* _Exercise description_
Write the listing out again word for word, skipping each picture.

* _Input_
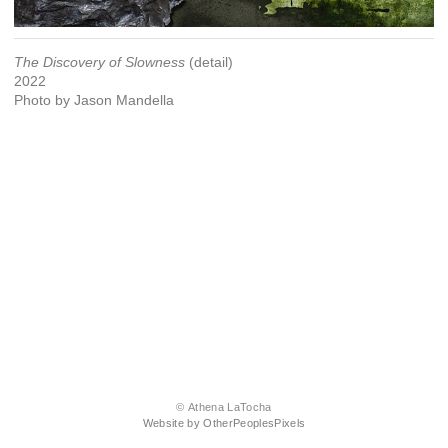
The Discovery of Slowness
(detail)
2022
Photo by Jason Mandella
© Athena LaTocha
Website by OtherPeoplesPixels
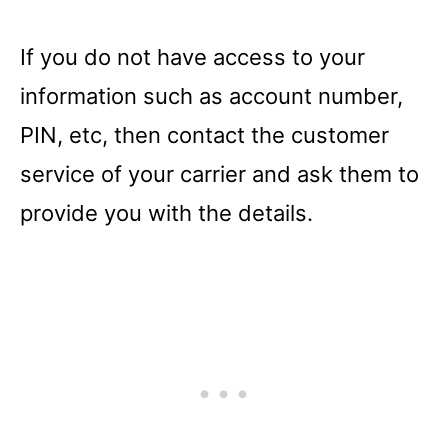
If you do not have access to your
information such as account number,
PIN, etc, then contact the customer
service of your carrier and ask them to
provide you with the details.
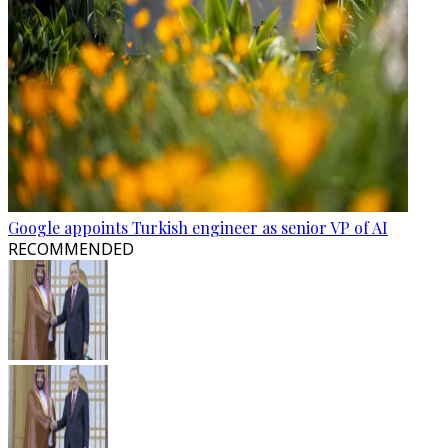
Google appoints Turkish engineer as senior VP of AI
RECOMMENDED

* _Result for this task_
The Discovery of Slowness
(detail)
2022
Photo by Jason Mandella
© Athena LaTocha
Website by OtherPeoplesPixels
If you do not have access to your
information such as account number,
PIN, etc, then contact the customer
service of your carrier and ask them to
provide you with the details.
Google appoints Turkish engineer as senior VP of AI
RECOMMENDED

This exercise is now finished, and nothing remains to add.